======== DATA RECORDS

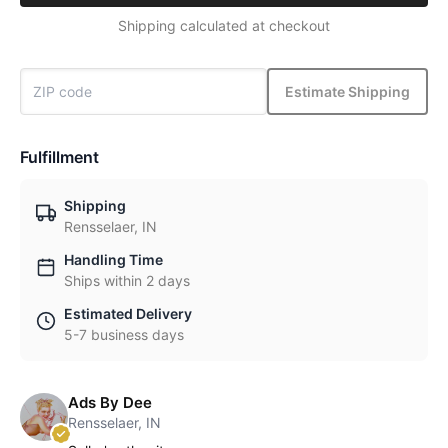
Shipping calculated at checkout
Estimate Shipping
Fulfillment
Shipping
Rensselaer, IN
Handling Time
Ships within 2 days
Estimated Delivery
5-7 business days
Ads By Dee
Rensselaer, IN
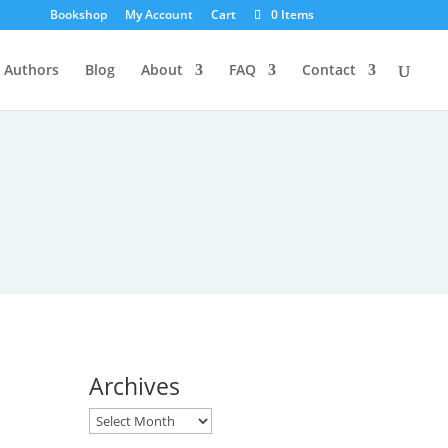
Bookshop
My Account
Cart
0 Items
Authors
Blog
About
FAQ
Contact
Archives
Archives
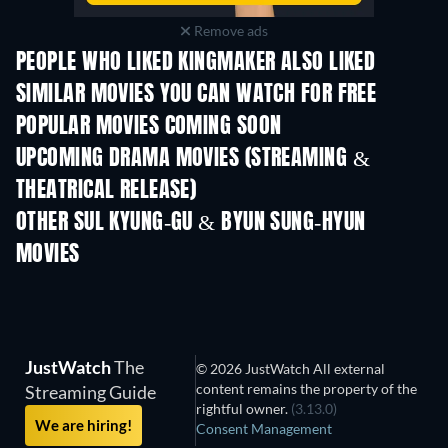
Remove ads
PEOPLE WHO LIKED KINGMAKER ALSO LIKED
SIMILAR MOVIES YOU CAN WATCH FOR FREE
POPULAR MOVIES COMING SOON
UPCOMING DRAMA MOVIES (STREAMING &
THEATRICAL RELEASE)
OTHER SUL KYUNG-GU & BYUN SUNG-HYUN
MOVIES
JustWatch
The
© 2026 JustWatch All external
content remains the property of the
Streaming Guide
rightful owner.
(3.13.0)
We are hiring!
Consent Management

================

Your task is an exact transcription of all the data, minus the pictures.

Shipping calculated at checkout
Estimate Shipping
Fulfillment
Shipping
Rensselaer, IN
Handling Time
Ships within 2 days
Estimated Delivery
5-7 business days
Ads By Dee
Rensselaer, IN
Bookshop
My Account
Cart
0 Items
Authors
Blog
About
FAQ
Contact
Archives
Archives
Remove ads
PEOPLE WHO LIKED KINGMAKER ALSO LIKED
SIMILAR MOVIES YOU CAN WATCH FOR FREE
POPULAR MOVIES COMING SOON
UPCOMING DRAMA MOVIES (STREAMING &
THEATRICAL RELEASE)
OTHER SUL KYUNG-GU & BYUN SUNG-HYUN
MOVIES
JustWatch
The
© 2026 JustWatch All external
content remains the property of the
Streaming Guide
rightful owner.
(3.13.0)
We are hiring!
Consent Management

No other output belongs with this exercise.